To be sure, such wars often do not have the intended reassuring effect. We should ponder that reality as well. Many U.S. allies looked on in horror as the United States blundered into a ruinous war in Iraq. The war in Afghanistan drags on, meanwhile, and many U.S. allies have contributed troops or other resources to the fight. But the war is unpopular in many of these countries, resulting in restrictions and caveats on how the troops are employed, and therefore limiting their effectiveness.
Conceding that some of these wars don’t advance liberal ends, Fay contemplates an array of measures that might “discourage the promiscuous use of military force,” but he also admits that it will be an uphill battle. Even if we fought fewer wars, however, Fay would have us maintain a larger and more active military than called for by restraint or offshore balancing in order to prevent a future threat from materializing.
But maintaining a massive national-security apparatus in anticipation of an uncertain tomorrow is a threat to limited government and individual liberty today. Maintaining such an apparatus in order to discourage other countries from defending themselves merely compounds the problem. It creates a federal government that is unnecessarily large and insufficiently accountable, a military that is unnecessarily active, and a populace that is unnecessarily motivated to wreak vengeance on distant peoples that harbor no particular animus towards us (the indifference of Americans to the suffering of Iraqis or Yemenis pummeled by U.S. and allied air power is merely the latest manifestation of this phenomenon).

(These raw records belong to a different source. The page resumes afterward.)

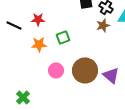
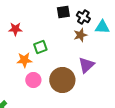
orange star: (39, 44) -> (24, 60), moved
purple triangle: (111, 75) -> (86, 65), moved, turned 36

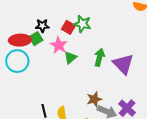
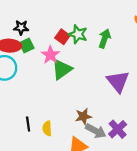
black star: (42, 26) -> (21, 27), moved
green arrow: (99, 57) -> (105, 39), moved
green triangle: (70, 58) -> (62, 69), size x1.5

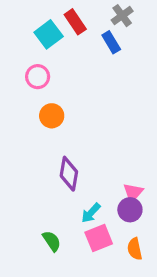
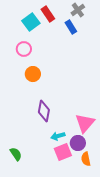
pink triangle: (133, 193) -> (85, 123), size x1.5
purple circle: (130, 210) -> (78, 143), moved
cyan arrow: (91, 213) -> (58, 136), turned 32
green semicircle: (52, 241) -> (16, 154), moved

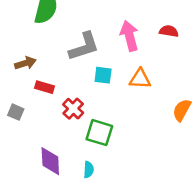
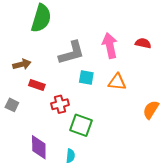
red cross: (73, 109) -> (60, 104), turned 30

To be sure, there is much in Fay’s approach to foreign policy that I find commendable. I would particularly echo his concerns about Donald Trump’s bellicose, big-stick foreign policy, which has precious little to recommend to libertarians. And I share his desire to create additional ways to constrain the use of American military power. Above all, I welcome fresh perspectives on U.S. foreign policy, and look forward to engaging Fay’s arguments at greater length in the future.
Christopher Preble is vice president for defense and foreign-policy studies at the Cato Institute and the author of The Power Problem: How American Military Dominance Makes Us Less Safe, Less Prosperous, and Less Free.